Task goal: Would you please transcribe the records below exactly, leaving out the pictures?
++++ Supplied data ++++
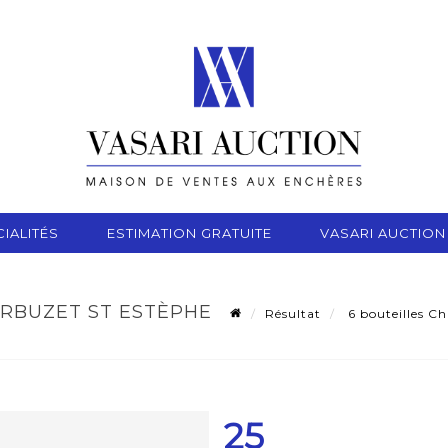
IALITÉS
ESTIMATION GRATUITE
VASARI AUCTION
ARBUZET ST ESTÈPHE
Résultat
6 bouteilles C
25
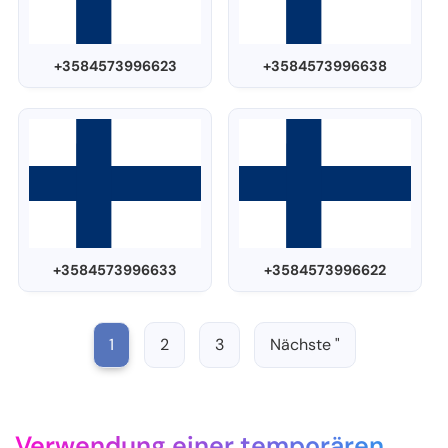
+3584573996623
+3584573996638
+3584573996633
+3584573996622
1
2
3
Nächste "
Verwendung einer temporären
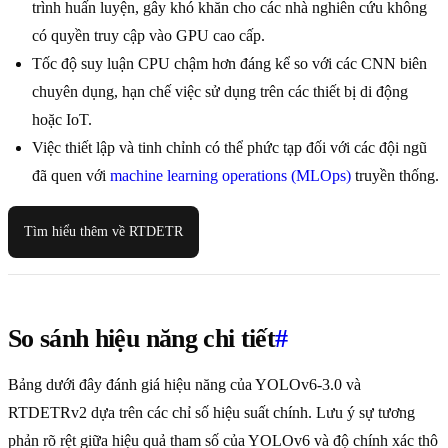
trình huấn luyện, gây khó khăn cho các nhà nghiên cứu không
có quyền truy cập vào GPU cao cấp.
Tốc độ suy luận CPU chậm hơn đáng kể so với các CNN biên
chuyên dụng, hạn chế việc sử dụng trên các thiết bị di động
hoặc IoT.
Việc thiết lập và tinh chỉnh có thể phức tạp đối với các đội ngũ
đã quen với
machine learning operations (MLOps)
truyền thống.
Tìm hiểu thêm về RTDETR
So sánh hiệu năng chi tiết
#
Bảng dưới đây đánh giá hiệu năng của YOLOv6-3.0 và
RTDETRv2 dựa trên các chỉ số hiệu suất chính. Lưu ý sự tương
phản rõ rệt giữa hiệu quả tham số của YOLOv6 và độ chính xác thô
++++
Written reply:
IALITÉS
ESTIMATION GRATUITE
VASARI AUCTION
ARBUZET ST ESTÈPHE
Résultat
6 bouteilles C
25
+3584573996623
+3584573996638
+3584573996633
+3584573996622
1
2
3
Nächste "
Verwendung einer temporären
trình huấn luyện, gây khó khăn cho các nhà nghiên cứu không
có quyền truy cập vào GPU cao cấp.
Tốc độ suy luận CPU chậm hơn đáng kể so với các CNN biên
chuyên dụng, hạn chế việc sử dụng trên các thiết bị di động
hoặc IoT.
Việc thiết lập và tinh chỉnh có thể phức tạp đối với các đội ngũ
đã quen với
machine learning operations (MLOps)
truyền thống.
Tìm hiểu thêm về RTDETR
So sánh hiệu năng chi tiết
#
Bảng dưới đây đánh giá hiệu năng của YOLOv6-3.0 và
RTDETRv2 dựa trên các chỉ số hiệu suất chính. Lưu ý sự tương
phản rõ rệt giữa hiệu quả tham số của YOLOv6 và độ chính xác thô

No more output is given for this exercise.